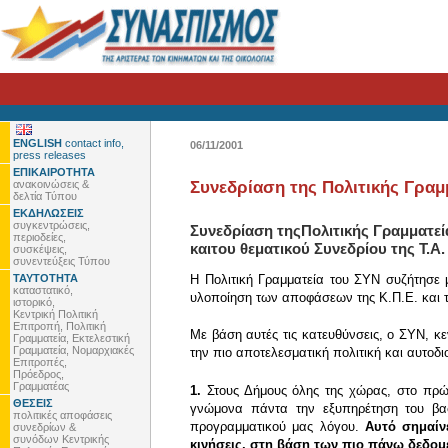
ENGLISH
contact info,
06/11/2001
press releases
ΕΠΙΚΑΙΡΟΤΗΤΑ
ανακοινώσεις &
Συνεδρίαση της Πολιτικής Γραμμ
δελτία Τύπου
ΕΚΔΗΛΩΣΕΙΣ
συγκεντρώσεις,
Συνεδρίαση τηςΠολιτικής Γραμματε
περιοδείες,
καιτου θεματικού Συνεδρίου της Τ.Α.
συσκέψεις,
συνεντεύξεις Τύπου
ΤΑΥΤΟΤΗΤΑ
Η Πολιτική Γραμματεία του ΣΥΝ συζήτησε 
καταστατικό,
υλοποίηση των αποφάσεων της Κ.Π.Ε. και του
ιστορικό,
Κεντρική Πολιτική
Επιτροπή, Πολιτική
Με βάση αυτές τις κατευθύνσεις, ο ΣΥΝ, κεν
Γραμματεία, Εκτελεστική
Γραμματεία, Νομαρχιακές
την πιο αποτελεσματική πολιτική και αυτοδ
Επιτροπές,
Πρόεδρος,
Γραμματέας
1.
Στους Δήμους όλης της χώρας, στο πρώτο
ΘΕΣΕΙΣ
γνώμονα πάντα την εξυπηρέτηση του βα
πολιτικές αποφάσεις
προγραμματικού μας λόγου.
Αυτό σημαίν
συνεδρίων &
συνόδων Κεντρικής
κινήσεις, στη βάση των πιο πάνω δεδομ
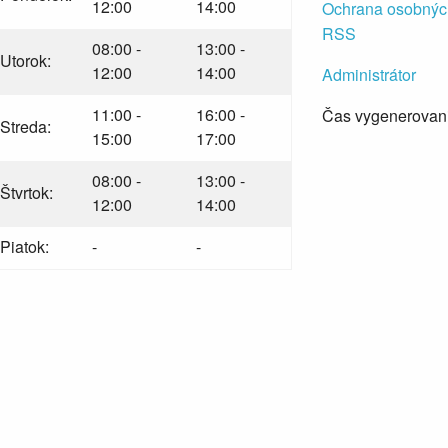
12:00
14:00
Ochrana osobnýc
RSS
08:00 -
13:00 -
Utorok:
12:00
14:00
Administrátor
11:00 -
16:00 -
Čas vygenerovani
Streda:
15:00
17:00
08:00 -
13:00 -
Štvrtok:
12:00
14:00
Piatok:
-
-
§ §
→ What to work on
The exact lines from the beginning of the data through the one that contains "Γραμματεία, Νομαρχιακές" must be given again, both ends included, and pictures must be left out.

→ Response for this exercise
ENGLISH
contact info,
06/11/2001
press releases
ΕΠΙΚΑΙΡΟΤΗΤΑ
ανακοινώσεις &
Συνεδρίαση της Πολιτικής Γραμμ
δελτία Τύπου
ΕΚΔΗΛΩΣΕΙΣ
συγκεντρώσεις,
Συνεδρίαση τηςΠολιτικής Γραμματε
περιοδείες,
καιτου θεματικού Συνεδρίου της Τ.Α.
συσκέψεις,
συνεντεύξεις Τύπου
ΤΑΥΤΟΤΗΤΑ
Η Πολιτική Γραμματεία του ΣΥΝ συζήτησε 
καταστατικό,
υλοποίηση των αποφάσεων της Κ.Π.Ε. και του
ιστορικό,
Κεντρική Πολιτική
Επιτροπή, Πολιτική
Με βάση αυτές τις κατευθύνσεις, ο ΣΥΝ, κεν
Γραμματεία, Εκτελεστική
Γραμματεία, Νομαρχιακές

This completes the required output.